(DATA TO USE)

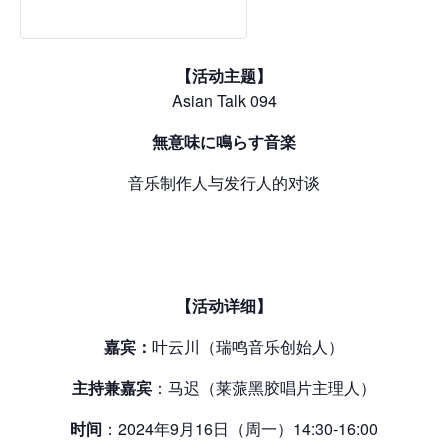
【活动主题】
Asian Talk 094
無意味に鳴らす音楽
音乐制作人与发行人的对谈
【活
动详细
】
嘉
宾
：
叶云川（瑞鸣音乐创始人）
主持兼嘉宾
：马迟（莱蒎黑胶唱片主理人）
时间
：2024年9月16日（周一）14:30-16:00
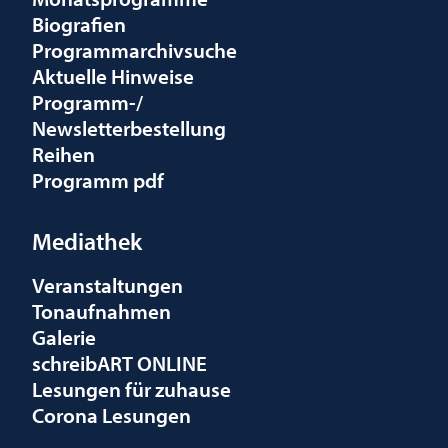
Biografien
Programmarchivsuche
Aktuelle Hinweise
Programm-/
Newsletterbestellung
Reihen
Programm pdf
Mediathek
Veranstaltungen
Tonaufnahmen
Galerie
schreibART ONLINE
Lesungen für zuhause
Corona Lesungen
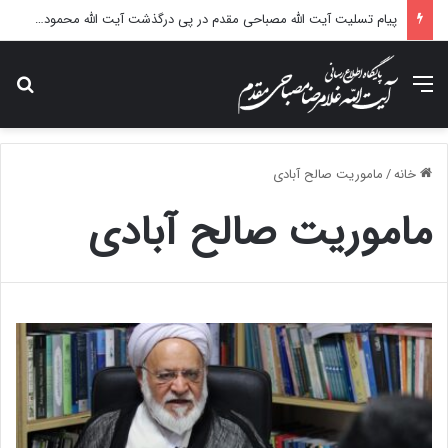
پیام تسلیت آیت الله مصباحی مقدم در پی درگذشت آیت الله محمودی گلپایگانی
منو
جس
خانه
/
ماموریت صالح آبادی
ماموریت صالح آبادی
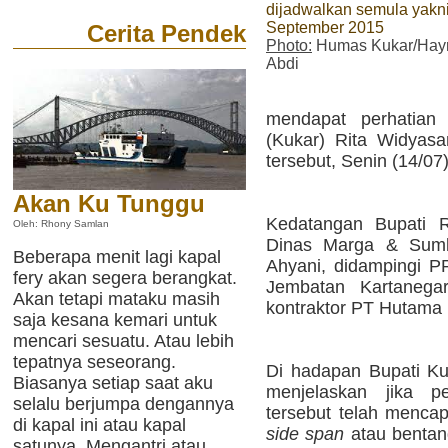
dijadwalkan semula yakn
September 2015
Cerita Pendek
Photo:
Humas Kukar/Hay
Abdi
mendapat perhatian 
(Kukar) Rita Widyasa
tersebut, Senin (14/07
Akan Ku Tunggu
Kedatangan Bupati R
Oleh: Rhony Samlan
Dinas Marga & Sum
Beberapa menit lagi kapal
Ahyani, didampingi 
fery akan segera berangkat.
Jembatan Kartanegar
Akan tetapi mataku masih
kontraktor PT Hutama 
saja kesana kemari untuk
mencari sesuatu. Atau lebih
tepatnya seseorang.
Di hadapan Bupati K
Biasanya setiap saat aku
menjelaskan jika p
selalu berjumpa dengannya
tersebut telah mencap
di kapal ini atau kapal
side span
atau bentan
satunya. Mengantri atau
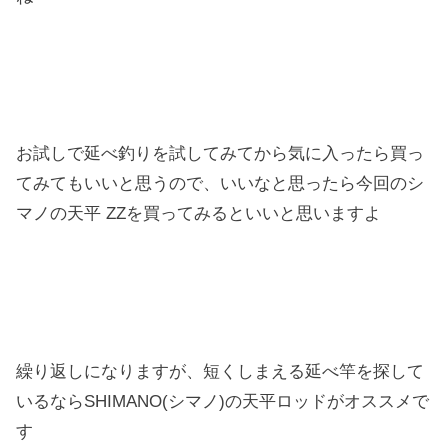
お試しで延べ釣りを試してみてから気に入ったら買っ
てみてもいいと思うので、いいなと思ったら今回のシ
マノの天平 ZZを買ってみるといいと思いますよ
繰り返しになりますが、短くしまえる延べ竿を探して
いるならSHIMANO(シマノ)の天平ロッドがオススメで
す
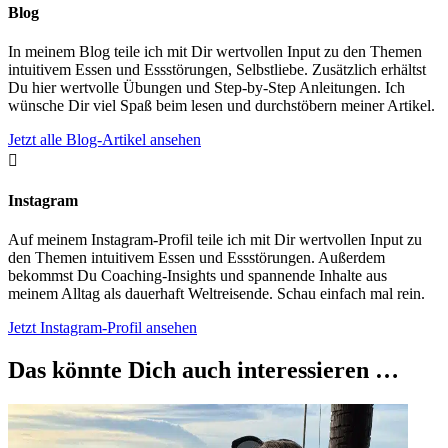
Blog
In meinem Blog teile ich mit Dir wertvollen Input zu den Themen
intuitivem Essen und Essstörungen, Selbstliebe. Zusätzlich erhältst
Du hier wertvolle Übungen und Step-by-Step Anleitungen. Ich
wünsche Dir viel Spaß beim lesen und durchstöbern meiner Artikel.
Jetzt alle Blog-Artikel ansehen

Instagram
Auf meinem Instagram-Profil teile ich mit Dir wertvollen Input zu
den Themen intuitivem Essen und Essstörungen. Außerdem
bekommst Du Coaching-Insights und spannende Inhalte aus
meinem Alltag als dauerhaft Weltreisende. Schau einfach mal rein.
Jetzt Instagram-Profil ansehen
Das könnte Dich auch interessieren …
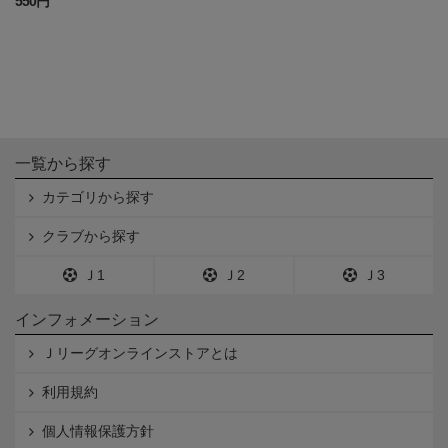
550円
一覧から探す
カテゴリから探す
クラブから探す
Ｊ1
Ｊ2
Ｊ3
インフォメーション
Ｊリーグオンラインストアとは
利用規約
個人情報保護方針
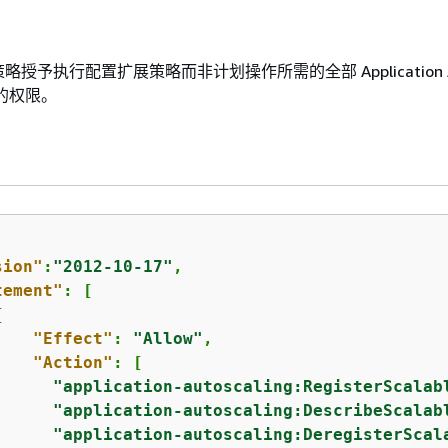
授予执行配置扩展策略而非计划操作所需的全部 Application A
操作的权限。
sion"
:
"2012-10-17"
,

tement"
: [

{
"Effect"
: 
"Allow"
,

"Action"
: [

"application-autoscaling:RegisterScalab
"application-autoscaling:DescribeScalab
"application-autoscaling:DeregisterScal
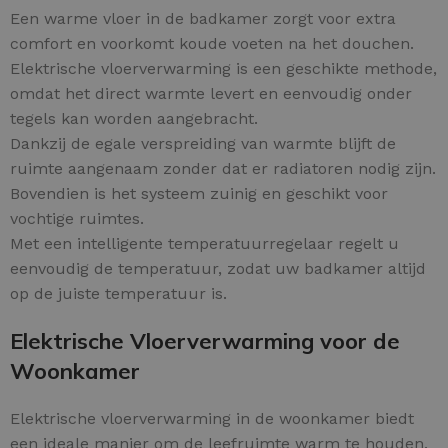
Een warme vloer in de badkamer zorgt voor extra
comfort en voorkomt koude voeten na het douchen.
Elektrische vloerverwarming is een geschikte methode,
omdat het direct warmte levert en eenvoudig onder
tegels kan worden aangebracht.
Dankzij de egale verspreiding van warmte blijft de
ruimte aangenaam zonder dat er radiatoren nodig zijn.
Bovendien is het systeem zuinig en geschikt voor
vochtige ruimtes.
Met een intelligente temperatuurregelaar regelt u
eenvoudig de temperatuur, zodat uw badkamer altijd
op de juiste temperatuur is.
Elektrische Vloerverwarming voor de
Woonkamer
Elektrische vloerverwarming in de woonkamer biedt
een ideale manier om de leefruimte warm te houden.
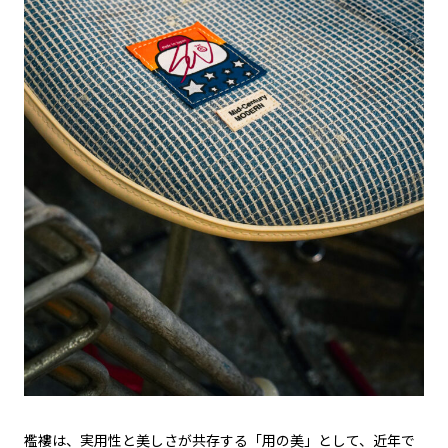
襤褸は、実用性と美しさが共存する「用の美」として、近年で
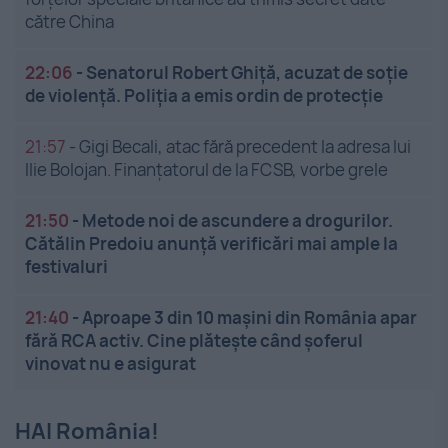
către China
22:06
-
Senatorul Robert Ghiță, acuzat de soție
de violență. Poliția a emis ordin de protecție
21:57
-
Gigi Becali, atac fără precedent la adresa lui
Ilie Bolojan. Finanțatorul de la FCSB, vorbe grele
21:50
-
Metode noi de ascundere a drogurilor.
Cătălin Predoiu anunță verificări mai ample la
festivaluri
21:40
-
Aproape 3 din 10 mașini din România apar
fără RCA activ. Cine plătește când șoferul
vinovat nu e asigurat
HAI România!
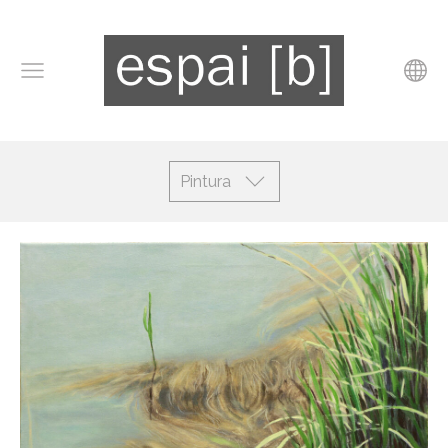
Pintura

(End DATA TO USE)

YOUR TASK:
Can you restate all the records above word for word while dropping the pictures?

SOLUTION BELOW:
【活动主题】
Asian Talk 094
無意味に鳴らす音楽
音乐制作人与发行人的对谈
【活
动详细
】
嘉
宾
：
叶云川（瑞鸣音乐创始人）
主持兼嘉宾
：马迟（莱蒎黑胶唱片主理人）
时间
：2024年9月16日（周一）14:30-16:00
Biografien
Programmarchivsuche
Aktuelle Hinweise
Programm-/
Newsletterbestellung
Reihen
Programm pdf
Mediathek
Veranstaltungen
Tonaufnahmen
Galerie
schreibART ONLINE
Lesungen für zuhause
Corona Lesungen
پیام تسلیت آیت الله مصباحی مقدم در پی درگذشت آیت الله محمودی گلپایگانی
منو
جس
خانه
/
ماموریت صالح آبادی
ماموریت صالح آبادی
dijadwalkan semula yakn
September 2015
Cerita Pendek
Photo:
Humas Kukar/Hay
Abdi
mendapat perhatian 
(Kukar) Rita Widyasa
tersebut, Senin (14/07
Akan Ku Tunggu
Kedatangan Bupati R
Oleh: Rhony Samlan
Dinas Marga & Sum
Beberapa menit lagi kapal
Ahyani, didampingi 
fery akan segera berangkat.
Jembatan Kartanegar
Akan tetapi mataku masih
kontraktor PT Hutama 
saja kesana kemari untuk
mencari sesuatu. Atau lebih
tepatnya seseorang.
Di hadapan Bupati K
Biasanya setiap saat aku
menjelaskan jika p
selalu berjumpa dengannya
tersebut telah mencap
di kapal ini atau kapal
side span
atau bentan
satunya. Mengantri atau
お試しで延べ釣りを試してみてから気に入ったら買っ
てみてもいいと思うので、いいなと思ったら今回のシ
マノの天平 ZZを買ってみるといいと思いますよ
繰り返しになりますが、短くしまえる延べ竿を探して
いるならSHIMANO(シマノ)の天平ロッドがオススメで
す
Blog
In meinem Blog teile ich mit Dir wertvollen Input zu den Themen
intuitivem Essen und Essstörungen, Selbstliebe. Zusätzlich erhältst
Du hier wertvolle Übungen und Step-by-Step Anleitungen. Ich
wünsche Dir viel Spaß beim lesen und durchstöbern meiner Artikel.
Jetzt alle Blog-Artikel ansehen

Instagram
Auf meinem Instagram-Profil teile ich mit Dir wertvollen Input zu
den Themen intuitivem Essen und Essstörungen. Außerdem
bekommst Du Coaching-Insights und spannende Inhalte aus
meinem Alltag als dauerhaft Weltreisende. Schau einfach mal rein.
Jetzt Instagram-Profil ansehen
Das könnte Dich auch interessieren …
550円
一覧から探す
カテゴリから探す
クラブから探す
Ｊ1
Ｊ2
Ｊ3
インフォメーション
Ｊリーグオンラインストアとは
利用規約
個人情報保護方針
授予执行配置扩展策略而非计划操作所需的全部 Application A
操作的权限。
sion"
:
"2012-10-17"
,

tement"
: [

{
"Effect"
: 
"Allow"
,

"Action"
: [

"application-autoscaling:RegisterScalab
"application-autoscaling:DescribeScalab
"application-autoscaling:DeregisterScal
Een warme vloer in de badkamer zorgt voor extra
comfort en voorkomt koude voeten na het douchen.
Elektrische vloerverwarming is een geschikte methode,
omdat het direct warmte levert en eenvoudig onder
tegels kan worden aangebracht.
Dankzij de egale verspreiding van warmte blijft de
ruimte aangenaam zonder dat er radiatoren nodig zijn.
Bovendien is het systeem zuinig en geschikt voor
vochtige ruimtes.
Met een intelligente temperatuurregelaar regelt u
eenvoudig de temperatuur, zodat uw badkamer altijd
op de juiste temperatuur is.
Elektrische Vloerverwarming voor de
Woonkamer
Elektrische vloerverwarming in de woonkamer biedt
een ideale manier om de leefruimte warm te houden.
襤褸は、実用性と美しさが共存する「用の美」として、近年で
către China
22:06
-
Senatorul Robert Ghiță, acuzat de soție
de violență. Poliția a emis ordin de protecție
21:57
-
Gigi Becali, atac fără precedent la adresa lui
Ilie Bolojan. Finanțatorul de la FCSB, vorbe grele
21:50
-
Metode noi de ascundere a drogurilor.
Cătălin Predoiu anunță verificări mai ample la
festivaluri
21:40
-
Aproape 3 din 10 mașini din România apar
fără RCA activ. Cine plătește când șoferul
vinovat nu e asigurat
HAI România!
Pintura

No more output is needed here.